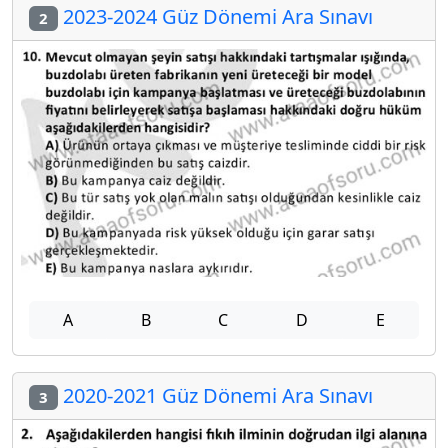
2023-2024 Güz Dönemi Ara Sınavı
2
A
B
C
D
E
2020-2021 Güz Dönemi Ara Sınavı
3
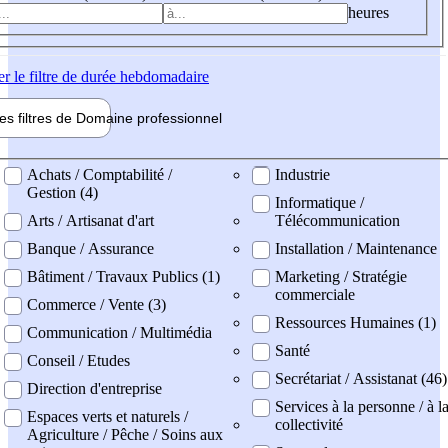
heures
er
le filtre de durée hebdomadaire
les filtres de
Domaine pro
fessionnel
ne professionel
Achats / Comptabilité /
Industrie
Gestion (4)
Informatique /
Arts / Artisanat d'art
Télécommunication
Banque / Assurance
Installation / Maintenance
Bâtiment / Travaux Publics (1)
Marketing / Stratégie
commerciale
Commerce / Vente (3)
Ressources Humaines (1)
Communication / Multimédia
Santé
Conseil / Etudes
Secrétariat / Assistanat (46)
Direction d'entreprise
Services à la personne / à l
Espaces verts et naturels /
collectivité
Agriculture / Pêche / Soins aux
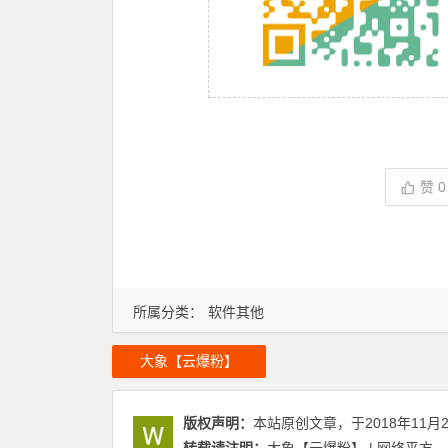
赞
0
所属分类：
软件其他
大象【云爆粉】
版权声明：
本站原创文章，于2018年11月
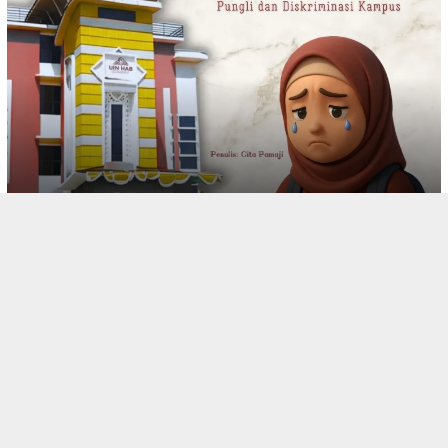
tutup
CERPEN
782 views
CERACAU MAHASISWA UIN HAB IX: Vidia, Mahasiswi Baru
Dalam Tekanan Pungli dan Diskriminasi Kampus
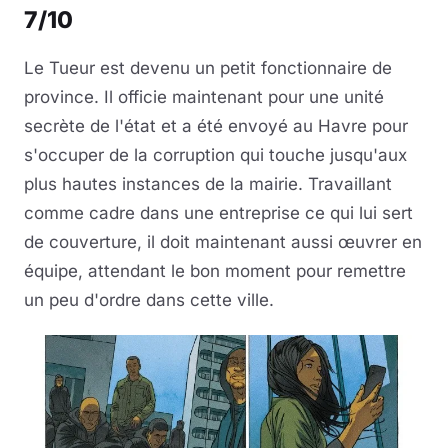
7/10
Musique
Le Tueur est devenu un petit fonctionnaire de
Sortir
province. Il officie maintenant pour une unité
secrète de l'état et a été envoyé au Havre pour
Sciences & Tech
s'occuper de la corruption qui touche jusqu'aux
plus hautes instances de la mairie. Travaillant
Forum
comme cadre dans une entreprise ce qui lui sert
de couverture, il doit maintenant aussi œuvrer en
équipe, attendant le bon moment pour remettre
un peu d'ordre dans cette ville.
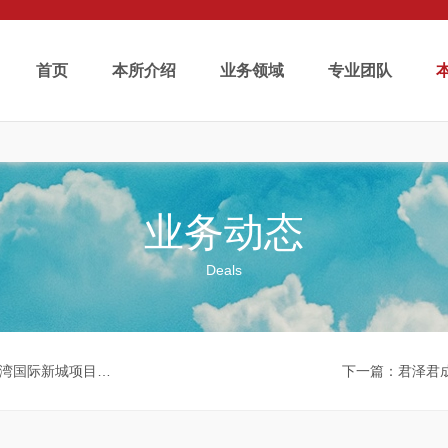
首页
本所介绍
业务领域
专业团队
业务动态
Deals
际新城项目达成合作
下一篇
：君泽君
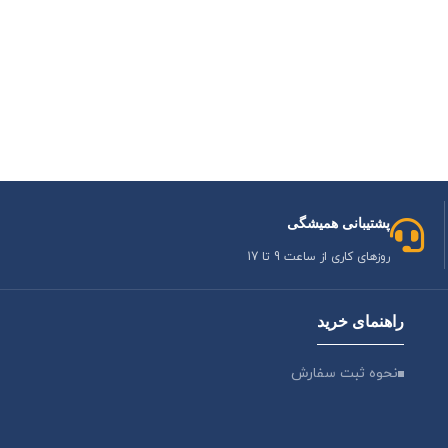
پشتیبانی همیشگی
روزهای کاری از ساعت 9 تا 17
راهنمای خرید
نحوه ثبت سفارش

^^^^

## What the task asks
From the material above, reproduce everything verbatim except the pictures.

## Response for this exercise
2023-2024 Güz Dönemi Ara Sınavı
2
A
B
C
D
E
2020-2021 Güz Dönemi Ara Sınavı
3
heures
er
le filtre de durée hebdomadaire
les filtres de
Domaine pro
fessionnel
ne professionel
Achats / Comptabilité /
Industrie
Gestion (4)
Informatique /
Arts / Artisanat d'art
Télécommunication
Banque / Assurance
Installation / Maintenance
Bâtiment / Travaux Publics (1)
Marketing / Stratégie
commerciale
Commerce / Vente (3)
Ressources Humaines (1)
Communication / Multimédia
Santé
Conseil / Etudes
Secrétariat / Assistanat (46)
Direction d'entreprise
Services à la personne / à l
Espaces verts et naturels /
collectivité
Agriculture / Pêche / Soins aux
赞
0
所属分类：
软件其他
大象【云爆粉】
版权声明：
本站原创文章，于2018年11月
tutup
CERPEN
782 views
CERACAU MAHASISWA UIN HAB IX: Vidia, Mahasiswi Baru
Dalam Tekanan Pungli dan Diskriminasi Kampus
7/10
Musique
Le Tueur est devenu un petit fonctionnaire de
Sortir
province. Il officie maintenant pour une unité
secrète de l'état et a été envoyé au Havre pour
Sciences & Tech
s'occuper de la corruption qui touche jusqu'aux
plus hautes instances de la mairie. Travaillant
Forum
comme cadre dans une entreprise ce qui lui sert
de couverture, il doit maintenant aussi œuvrer en
équipe, attendant le bon moment pour remettre
un peu d'ordre dans cette ville.
首页
本所介绍
业务领域
专业团队
业务动态
Deals
际新城项目达成合作
下一篇
：君泽君
پشتیبانی همیشگی
روزهای کاری از ساعت 9 تا 17
راهنمای خرید
نحوه ثبت سفارش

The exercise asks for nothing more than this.